Deepwater construction litigation
     In a lawsuit pending in federal court in Houston, Texas, Technip Offshore, Inc. (Technip) is seeking approximately $8.6 million from two of our subsidiaries. The suit alleges that we breached a contract for the construction of deepwater export pipelines connected to the Devils Tower Spar in the Gulf of Mexico. We have filed counterclaims seeking $4.2 million in liquidated delay damages. Each party has posted a letter of credit covering the value of the claims pending against it.

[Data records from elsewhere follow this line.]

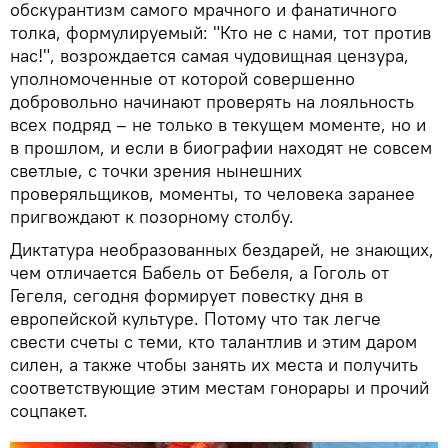
обскурантизм самого мрачного и фанатичного
толка, формулируемый: "Кто не с нами, тот против
нас!", возрождается самая чудовищная цензура,
уполномоченные от которой совершенно
добровольно начинают проверять на лояльность
всех подряд – не только в текущем моменте, но и
в прошлом, и если в биографии находят не совсем
светлые, с точки зрения нынешних
проверяльщиков, моменты, то человека заранее
пригвождают к позорному столбу.
Диктатура необразованных бездарей, не знающих,
чем отличается Бабель от Бебеля, а Гоголь от
Гегеля, сегодня формирует повестку дня в
европейской культуре. Потому что так легче
свести счеты с теми, кто талантлив и этим даром
силен, а также чтобы занять их места и получить
соответствующие этим местам гонорары и прочий
соцпакет.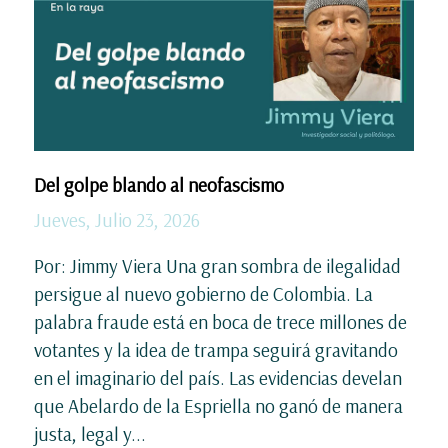
Del golpe blando al neofascismo
Jueves, Julio 23, 2026
Por: Jimmy Viera Una gran sombra de ilegalidad
persigue al nuevo gobierno de Colombia. La
palabra fraude está en boca de trece millones de
votantes y la idea de trampa seguirá gravitando
en el imaginario del país. Las evidencias develan
que Abelardo de la Espriella no ganó de manera
justa, legal y...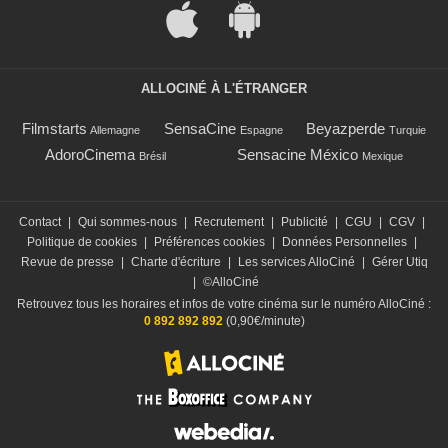
ALLOCINÉ À L'ÉTRANGER
Filmstarts
SensaCine
Beyazperde
Allemagne
Espagne
Turquie
AdoroCinema
Sensacine México
Brésil
Mexique
Contact
|
Qui sommes-nous
|
Recrutement
|
Publicité
|
CGU
|
CGV
|
Politique de cookies
|
Préférences cookies
|
Données Personnelles
|
Revue de presse
|
Charte d'écriture
|
Les services AlloCiné
|
Gérer Utiq
|
©AlloCiné
Retrouvez tous les horaires et infos de votre cinéma sur le numéro AlloCiné :
0 892 892 892
(0,90€/minute)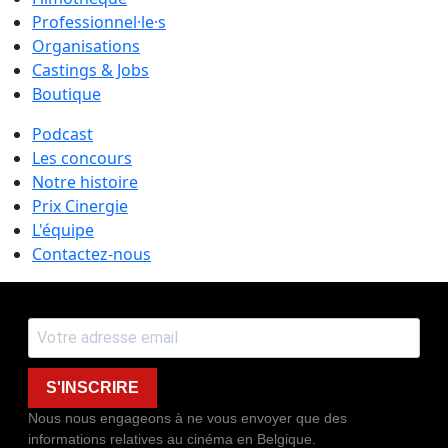
Professionnel·le·s
Organisations
Castings & Jobs
Boutique
Podcast
Les concours
Notre histoire
Prix Cinergie
L'équipe
Contactez-nous
S'INSCRIRE
Nous nous engageons à ne vous envoyer que des
informations relatives au cinéma en Belgique.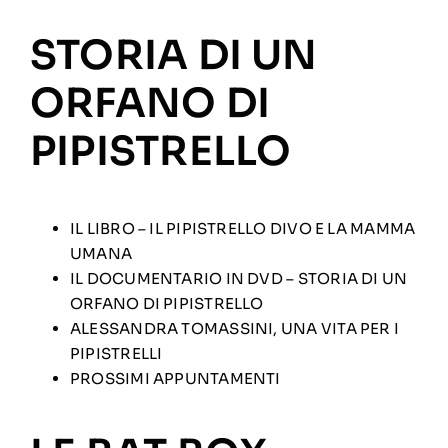
STORIA DI UN
ORFANO DI
PIPISTRELLO
IL LIBRO – IL PIPISTRELLO DIVO E LA MAMMA
UMANA
IL DOCUMENTARIO IN DVD – STORIA DI UN
ORFANO DI PIPISTRELLO
ALESSANDRA TOMASSINI, UNA VITA PER I
PIPISTRELLI
PROSSIMI APPUNTAMENTI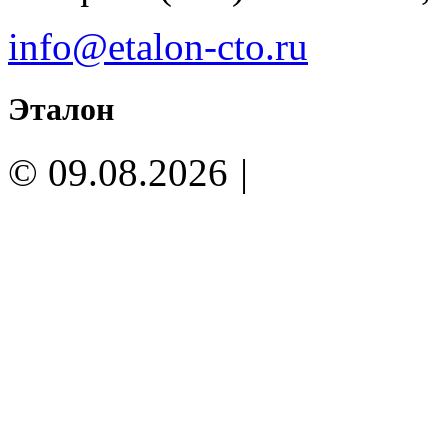
info@etalon-cto.ru
Эталон
© 09.08.2026
|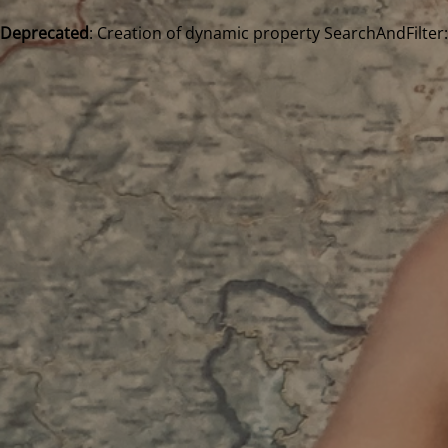
Deprecated
: Creation of dynamic property SearchAndFilter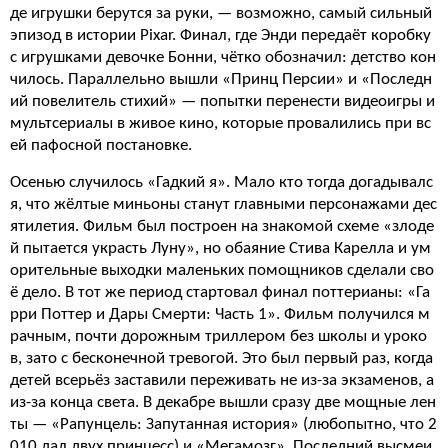
де игрушки берутся за руки, — возможно, самый сильный
эпизод в истории Pixar. Финал, где Энди передаёт коробку
с игрушками девочке Бонни, чётко обозначил: детство кон
чилось. Параллельно вышли «Принц Персии» и «Последн
ий повелитель стихий» — попытки перенести видеоигры и
мультсериалы в живое кино, которые провалились при вс
ей пафосной постановке.
Осенью случилось «Гадкий я». Мало кто тогда догадывалс
я, что жёлтые миньоны станут главными персонажами дес
ятилетия. Фильм был построен на знакомой схеме «злоде
й пытается украсть Луну», но обаяние Стива Карелла и ум
орительные выходки маленьких помощников сделали сво
ё дело. В тот же период стартовал финал поттерианы: «Га
рри Поттер и Дары Смерти: Часть 1». Фильм получился м
рачным, почти дорожным триллером без школы и уроко
в, зато с бесконечной тревогой. Это был первый раз, когда
детей всерьёз заставили переживать не из-за экзаменов, а
из-за конца света. В декабре вышли сразу две мощные лен
ты — «Рапунцель: Запутанная история» (любопытно, что 2
010 дал двух принцесс) и «Мегамозг». Последний высмеи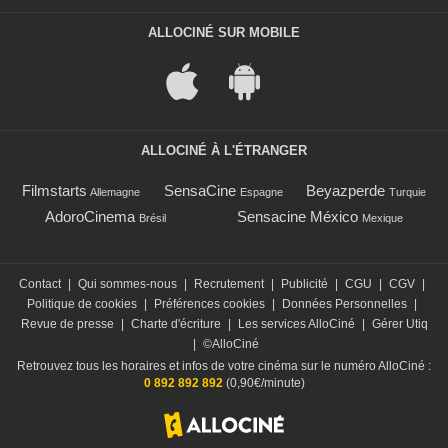
ALLOCINÉ SUR MOBILE
ALLOCINÉ À L'ÉTRANGER
Filmstarts
SensaCine
Beyazperde
Allemagne
Espagne
Turquie
AdoroCinema
Sensacine México
Brésil
Mexique
Contact
|
Qui sommes-nous
|
Recrutement
|
Publicité
|
CGU
|
CGV
|
Politique de cookies
|
Préférences cookies
|
Données Personnelles
|
Revue de presse
|
Charte d'écriture
|
Les services AlloCiné
|
Gérer Utiq
|
©AlloCiné
Retrouvez tous les horaires et infos de votre cinéma sur le numéro AlloCiné :
0 892 892 892
(0,90€/minute)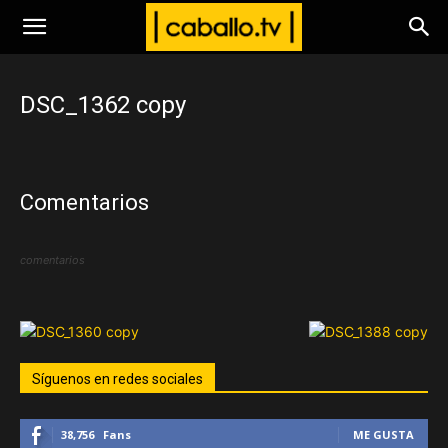
www.caballo.tv
DSC_1362 copy
Comentarios
comentarios
Síguenos en redes sociales
38,756
Fans
ME GUSTA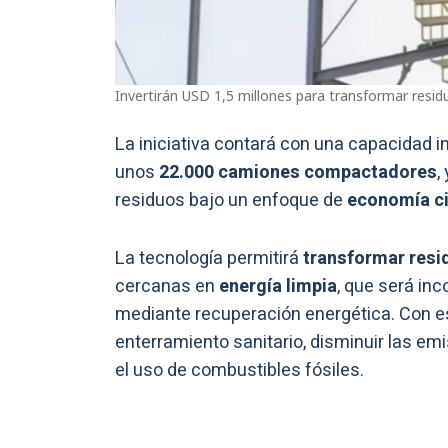
Invertirán USD 1,5 millones para transformar resid
La iniciativa contará con una capacidad in
unos
22.000 camiones compactadores
,
residuos bajo un enfoque de
economía ci
La tecnología permitirá
transformar resi
cercanas en
energía limpia
, que será in
mediante recuperación energética. Con e
enterramiento sanitario, disminuir las e
el uso de combustibles fósiles.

Colorado royalty litigation
     On June 27, 2002, a royalty owner in the Piceance basin of Colorado filed suit against one of our Exploration & Production subsidiaries alleging that we breached our lease agreements and violated the Colorado Deceptive Trade Practices Act (CDTA) by making various deductions from his royalty payments from 1996 to date. On August 2, 2004, the jury returned its verdict in the amount of $4.1 million for the plaintiff. The verdict included a finding under the CDTA which could have potentially tripled the damage award. On November 30, 2004, the court issued an order setting aside the plaintiff’s CDTA claims, but left intact the $4.1 million award. We are appealing the judgment to the Colorado Court of Appeals.
Redondo Beach taxes
     On February 5, 2005, Power received a tax assessment letter, addressed to AES Redondo Beach, L.L.C. and Power, from the city of Redondo Beach, California, in which the city asserted that approximately $33 million in back taxes and approximately $39 million in interest and penalties are owed related to natural gas used at the generating facility operated by AES Redondo Beach. On the same date, Power was served with a subpoena from the city related to the tax assessment. During July 2005, the city held hearings on this matter and requested an additional briefing. To the extent such taxes are ultimately determined to be owed under Power’s tolling agreement related to the Redondo Beach generating facility, we believe that AES Redondo Beach is responsible for taxes of the nature asserted by the city. A decision is expected during the third quarter of 2005.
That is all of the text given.